=== What the exercise asks ===
Please copy every line of the records below that holds the word "yürüyerek".

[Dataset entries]
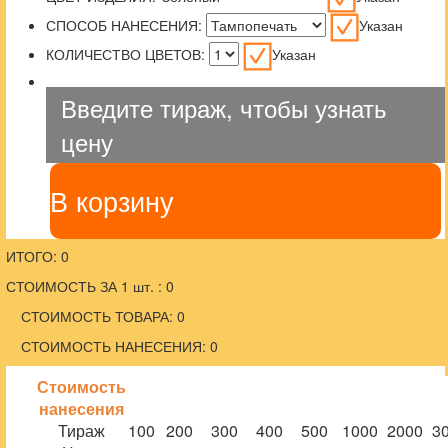
СПОСОБ НАНЕСЕНИЯ:
Указан
КОЛИЧЕСТВО ЦВЕТОВ:
Указан
Введите тираж, чтобы узнать
цену
В корзину
ИТОГО: 0
СТОИМОСТЬ ЗА 1 шт. : 0
СТОИМОСТЬ ТОВАРА: 0
СТОИМОСТЬ НАНЕСЕНИЯ: 0
Стоимость
нанесения
Тираж
100
200
300
400
500
1000
2000
3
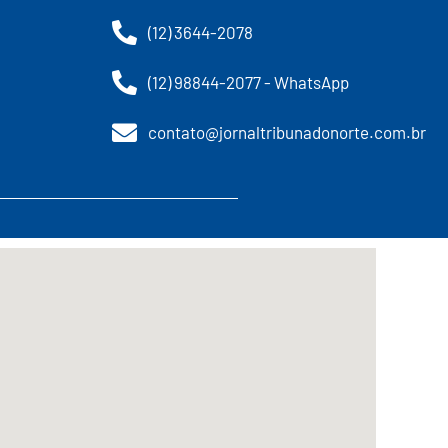
(12) 3644-2078
(12) 98844-2077 - WhatsApp
contato@jornaltribunadonorte.com.br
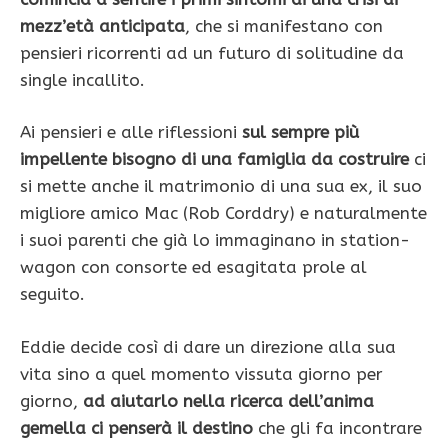
mezz’età anticipata
, che si manifestano con
pensieri ricorrenti ad un futuro di solitudine da
single incallito.
Ai pensieri e alle riflessioni
sul sempre più
impellente bisogno di una famiglia da costruire
ci
si mette anche il matrimonio di una sua ex, il suo
migliore amico Mac (Rob Corddry) e naturalmente
i suoi parenti che già lo immaginano in station-
wagon con consorte ed esagitata prole al
seguito.
Eddie decide così di dare un direzione alla sua
vita sino a quel momento vissuta giorno per
giorno,
ad aiutarlo nella ricerca dell’anima
gemella ci penserà il destino
che gli fa incontrare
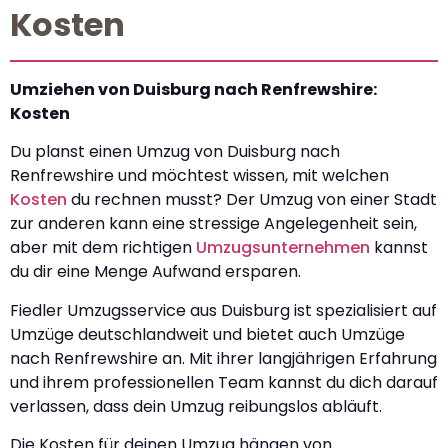
Kosten
Umziehen von Duisburg nach Renfrewshire:
Kosten
Du planst einen Umzug von Duisburg nach
Renfrewshire und möchtest wissen, mit welchen
Kosten
du rechnen musst? Der Umzug von einer Stadt
zur anderen kann eine stressige Angelegenheit sein,
aber mit dem richtigen
Umzugsunternehmen
kannst
du dir eine Menge Aufwand ersparen.
Fiedler Umzugsservice aus Duisburg ist spezialisiert auf
Umzüge deutschlandweit und bietet auch Umzüge
nach Renfrewshire an. Mit ihrer langjährigen Erfahrung
und ihrem professionellen Team kannst du dich darauf
verlassen, dass dein Umzug reibungslos abläuft.
Die Kosten für deinen Umzug hängen von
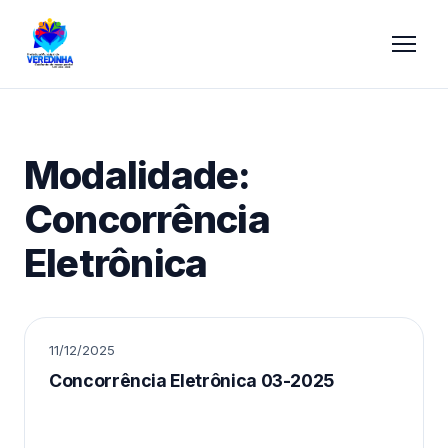
Modalidade:
Concorrência
Eletrônica
11/12/2025
Concorrência Eletrônica 03-2025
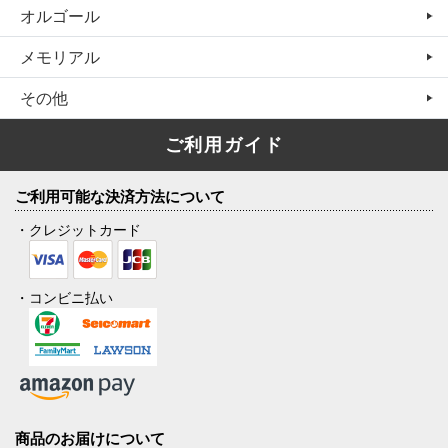
オルゴール
メモリアル
その他
ご利用ガイド
ご利用可能な決済方法について
・クレジットカード
・コンビニ払い
商品のお届けについて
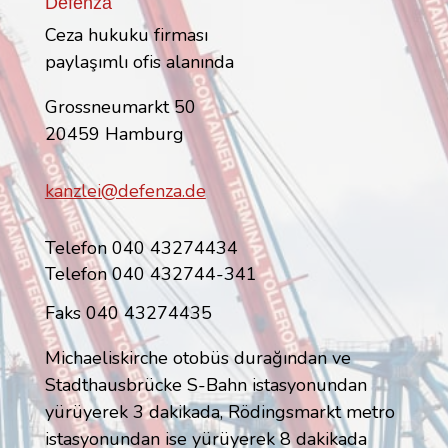
Defenza
Ceza hukuku firması
paylaşımlı ofis alanında
Grossneumarkt 50
20459 Hamburg
kanzlei@defenza.de
Telefon 040 43274434
Telefon 040 432744-341
Faks 040 43274435
Michaeliskirche otobüs durağından ve
Stadthausbrücke S-Bahn istasyonundan
yürüyerek 3 dakikada, Rödingsmarkt metro
istasyonundan ise yürüyerek 8 dakikada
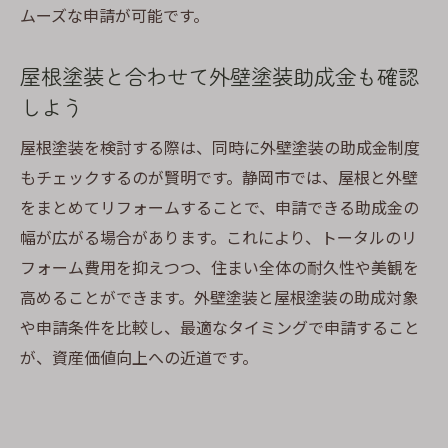
ムーズな申請が可能です。
屋根塗装と合わせて外壁塗装助成金も確認
しよう
屋根塗装を検討する際は、同時に外壁塗装の助成金制度
もチェックするのが賢明です。静岡市では、屋根と外壁
をまとめてリフォームすることで、申請できる助成金の
幅が広がる場合があります。これにより、トータルのリ
フォーム費用を抑えつつ、住まい全体の耐久性や美観を
高めることができます。外壁塗装と屋根塗装の助成対象
や申請条件を比較し、最適なタイミングで申請すること
が、資産価値向上への近道です。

=== Reply to the exercise ===
yürüyerek 3 dakikada, Rödingsmarkt metro
istasyonundan ise yürüyerek 8 dakikada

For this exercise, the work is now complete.